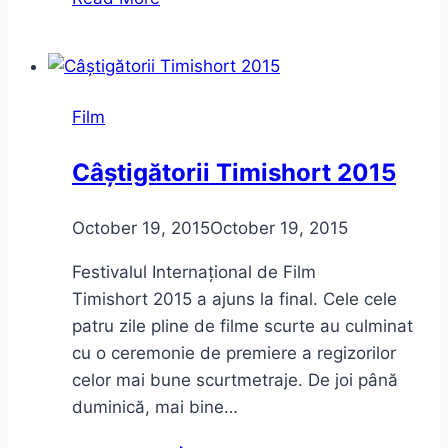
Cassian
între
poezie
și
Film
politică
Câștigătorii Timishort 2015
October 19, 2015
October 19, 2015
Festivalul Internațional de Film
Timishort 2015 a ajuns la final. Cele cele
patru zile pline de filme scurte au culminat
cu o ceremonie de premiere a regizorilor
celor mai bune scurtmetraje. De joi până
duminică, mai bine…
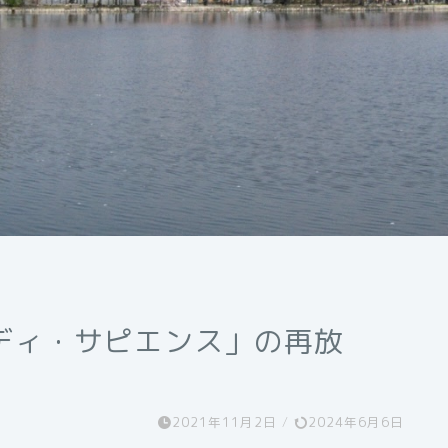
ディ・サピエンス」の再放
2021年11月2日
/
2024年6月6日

* * *

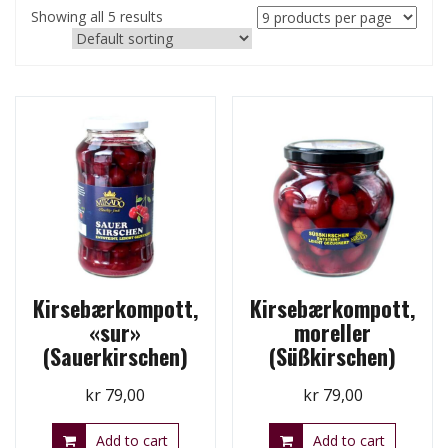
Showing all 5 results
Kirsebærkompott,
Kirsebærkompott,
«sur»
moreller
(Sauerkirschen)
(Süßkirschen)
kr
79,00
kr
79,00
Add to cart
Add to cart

...

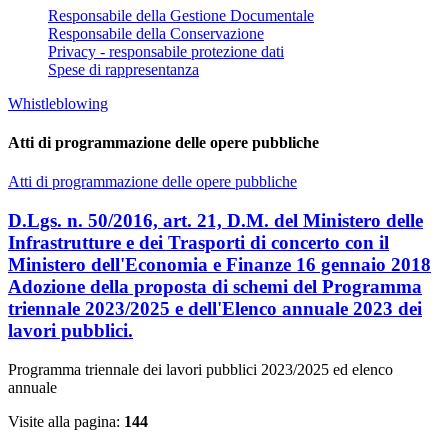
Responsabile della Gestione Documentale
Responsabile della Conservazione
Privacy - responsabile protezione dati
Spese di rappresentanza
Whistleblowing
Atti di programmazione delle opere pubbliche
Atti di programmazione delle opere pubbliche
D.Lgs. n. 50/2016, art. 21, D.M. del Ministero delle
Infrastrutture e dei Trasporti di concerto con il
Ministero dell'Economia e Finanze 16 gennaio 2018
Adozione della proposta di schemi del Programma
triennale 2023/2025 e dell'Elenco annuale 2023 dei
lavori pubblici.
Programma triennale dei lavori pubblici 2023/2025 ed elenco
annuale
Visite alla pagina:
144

**Your task:**
Search the listing for the word "lavori" and state how many lines contain it. Nothing else belongs in the reply.

**Written answer:**
2